NVIDIA / DCGM

NVIDIA Data Center GPU Manager (DCGM) is a project for gathering telemetry and measuring the health of NVIDIA GPUs
Apache License 2.0
387 stars 50 forks source link

Facing error in running sdk_sample DCGMReader.py #165

Open premalathak12 opened 5 months ago

premalathak12 commented 5 months ago

/test1/DCGM/sdk_samples$ cmake . CMake Error at CMakeLists.txt:18 (install): install FILES given no DESTINATION!

-- Configuring incomplete, errors occurred!

Tried exporting DESTINATION variable with a empty directory.
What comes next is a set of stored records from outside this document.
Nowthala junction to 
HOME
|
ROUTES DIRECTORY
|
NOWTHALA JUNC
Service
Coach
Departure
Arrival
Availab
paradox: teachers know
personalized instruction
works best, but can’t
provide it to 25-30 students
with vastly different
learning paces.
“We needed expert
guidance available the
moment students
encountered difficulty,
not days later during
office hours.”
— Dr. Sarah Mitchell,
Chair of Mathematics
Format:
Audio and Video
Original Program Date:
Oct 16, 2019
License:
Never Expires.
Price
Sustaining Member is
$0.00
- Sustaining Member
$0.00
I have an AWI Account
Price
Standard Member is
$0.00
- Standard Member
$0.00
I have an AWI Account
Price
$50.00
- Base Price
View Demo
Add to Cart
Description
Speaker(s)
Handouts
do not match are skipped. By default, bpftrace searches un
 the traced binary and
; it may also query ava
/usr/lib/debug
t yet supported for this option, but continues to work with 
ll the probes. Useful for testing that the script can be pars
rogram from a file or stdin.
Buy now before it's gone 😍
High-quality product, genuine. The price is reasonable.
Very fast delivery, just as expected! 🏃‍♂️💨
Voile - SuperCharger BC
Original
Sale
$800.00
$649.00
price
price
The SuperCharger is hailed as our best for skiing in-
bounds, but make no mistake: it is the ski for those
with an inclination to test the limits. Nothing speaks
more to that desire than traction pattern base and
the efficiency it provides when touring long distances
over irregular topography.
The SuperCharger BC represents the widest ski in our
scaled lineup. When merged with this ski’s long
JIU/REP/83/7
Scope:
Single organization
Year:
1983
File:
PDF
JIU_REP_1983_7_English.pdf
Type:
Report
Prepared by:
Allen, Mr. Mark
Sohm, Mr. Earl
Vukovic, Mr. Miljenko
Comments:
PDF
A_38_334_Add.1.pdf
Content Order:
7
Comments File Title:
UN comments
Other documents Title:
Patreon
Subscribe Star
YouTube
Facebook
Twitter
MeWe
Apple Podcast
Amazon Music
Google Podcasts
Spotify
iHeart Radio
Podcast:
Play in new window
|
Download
Still getting same error. Can this be run inside container only ?

Please let me know, how to build and run DCGMReader.py.

nikkon-dev commented 5 months ago

@premalathak12,

DCGM build system is designed to run inside the dcgm build container (the dcgmbuild directory provides a way to make it). Our Cmake does not support in-tree build, and sdk_samples are part of the whole project build - it requires the environment defined in the top-level CMakeLists.txt

premalathak12 commented 5 months ago

@nikkon-dev I have not builded as i was getting some errors but installed the datacentre-gpu-manager. In the /usr/local/bindings/ able to run dcgm_example.py. Copied the dcgm_readerexampley.py from sdk_samples and tried to run it. I got a error :

    self.LogDebug("fieldGroupId: " + findByNameId  + "\n")
TypeError: can only concatenate str (not "c_void_p") to strFile "/usr/local/dcgm/bindings/python3/DcgmReader.py", line 402, in GetFieldMetadata
    self.LogDebug("fieldGroupId: " + findByNameId  + "\n")
TypeError: can only concatenate str (not "c_void_p") to str 

So added it as str(findByNameId). That error got resolved.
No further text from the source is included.